** Opening Extracted data block **
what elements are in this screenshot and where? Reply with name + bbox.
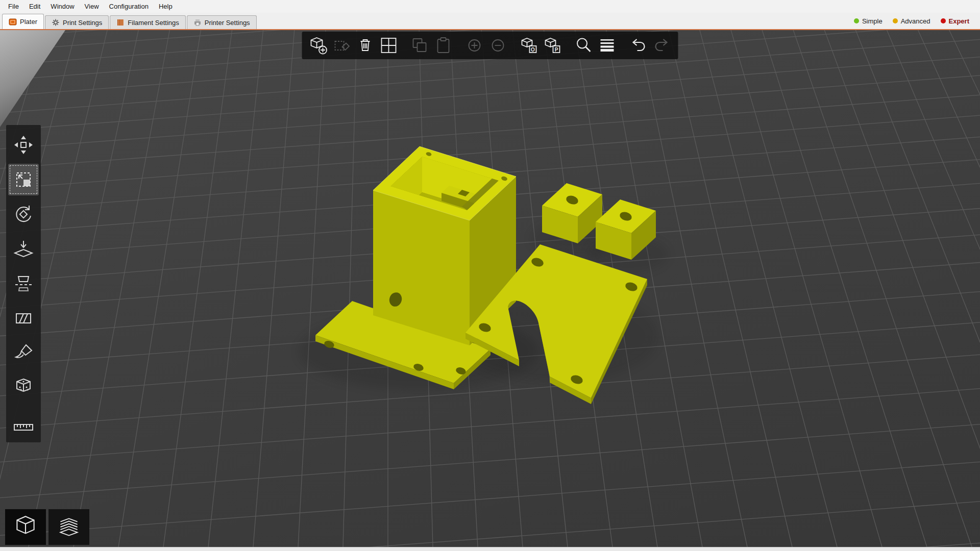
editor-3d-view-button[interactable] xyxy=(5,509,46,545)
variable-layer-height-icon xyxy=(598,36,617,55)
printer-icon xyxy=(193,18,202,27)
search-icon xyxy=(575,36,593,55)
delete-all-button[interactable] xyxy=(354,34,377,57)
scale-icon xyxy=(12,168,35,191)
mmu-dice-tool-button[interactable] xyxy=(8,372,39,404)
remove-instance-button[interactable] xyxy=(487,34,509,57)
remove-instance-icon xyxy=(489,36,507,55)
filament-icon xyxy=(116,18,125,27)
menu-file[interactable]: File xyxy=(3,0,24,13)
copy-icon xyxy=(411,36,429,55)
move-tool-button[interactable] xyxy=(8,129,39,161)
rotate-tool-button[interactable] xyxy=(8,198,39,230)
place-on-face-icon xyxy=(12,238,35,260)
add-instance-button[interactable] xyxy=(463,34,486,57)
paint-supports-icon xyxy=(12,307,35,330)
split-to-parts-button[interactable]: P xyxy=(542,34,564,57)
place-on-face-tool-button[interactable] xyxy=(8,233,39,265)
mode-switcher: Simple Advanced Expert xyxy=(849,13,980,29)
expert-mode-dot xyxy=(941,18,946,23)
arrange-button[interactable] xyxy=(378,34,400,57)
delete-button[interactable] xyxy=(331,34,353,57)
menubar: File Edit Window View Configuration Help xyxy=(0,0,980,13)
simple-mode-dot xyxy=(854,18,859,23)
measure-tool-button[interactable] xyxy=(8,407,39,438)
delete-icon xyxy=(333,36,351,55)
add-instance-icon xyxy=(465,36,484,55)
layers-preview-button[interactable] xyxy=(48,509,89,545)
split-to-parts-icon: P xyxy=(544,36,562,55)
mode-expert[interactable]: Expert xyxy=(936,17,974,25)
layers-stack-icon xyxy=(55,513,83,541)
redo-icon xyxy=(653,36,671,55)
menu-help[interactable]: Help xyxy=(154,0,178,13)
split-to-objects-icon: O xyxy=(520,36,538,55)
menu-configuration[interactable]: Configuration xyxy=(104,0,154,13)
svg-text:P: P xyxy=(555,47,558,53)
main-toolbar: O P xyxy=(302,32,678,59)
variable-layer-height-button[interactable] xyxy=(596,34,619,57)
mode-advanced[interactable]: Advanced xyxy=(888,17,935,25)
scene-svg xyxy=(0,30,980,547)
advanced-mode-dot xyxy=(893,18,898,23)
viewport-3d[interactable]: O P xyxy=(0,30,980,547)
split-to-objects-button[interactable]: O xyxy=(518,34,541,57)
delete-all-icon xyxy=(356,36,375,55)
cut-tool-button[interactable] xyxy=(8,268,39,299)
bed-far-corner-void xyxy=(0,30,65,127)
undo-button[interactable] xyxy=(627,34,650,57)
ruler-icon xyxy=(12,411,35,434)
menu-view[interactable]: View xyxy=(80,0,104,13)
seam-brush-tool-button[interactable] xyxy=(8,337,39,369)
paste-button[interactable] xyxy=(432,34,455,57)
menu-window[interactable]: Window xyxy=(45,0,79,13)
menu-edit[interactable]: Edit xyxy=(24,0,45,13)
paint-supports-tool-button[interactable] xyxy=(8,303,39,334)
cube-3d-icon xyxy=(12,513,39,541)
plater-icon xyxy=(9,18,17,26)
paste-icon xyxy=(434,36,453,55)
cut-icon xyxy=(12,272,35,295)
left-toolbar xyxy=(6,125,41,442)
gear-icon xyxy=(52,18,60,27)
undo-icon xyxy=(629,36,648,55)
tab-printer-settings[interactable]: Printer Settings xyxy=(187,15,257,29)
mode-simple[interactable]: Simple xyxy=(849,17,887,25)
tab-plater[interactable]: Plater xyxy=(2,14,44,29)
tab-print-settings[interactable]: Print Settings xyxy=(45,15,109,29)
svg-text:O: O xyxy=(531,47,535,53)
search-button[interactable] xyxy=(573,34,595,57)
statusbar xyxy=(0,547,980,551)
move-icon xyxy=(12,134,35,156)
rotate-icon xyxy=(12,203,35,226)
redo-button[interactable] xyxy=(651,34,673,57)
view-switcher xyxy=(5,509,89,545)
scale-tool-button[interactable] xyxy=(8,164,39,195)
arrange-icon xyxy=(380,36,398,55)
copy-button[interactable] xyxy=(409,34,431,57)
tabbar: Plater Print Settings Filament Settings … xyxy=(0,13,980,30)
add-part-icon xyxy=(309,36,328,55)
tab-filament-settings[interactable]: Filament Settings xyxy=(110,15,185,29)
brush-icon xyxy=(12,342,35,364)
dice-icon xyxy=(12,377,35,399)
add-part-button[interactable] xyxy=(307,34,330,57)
** Closing Extracted data block **
- _What is needed_: Count how many lines in the entries contain "objects", then state that number alone.

- _Completed exercise_: 2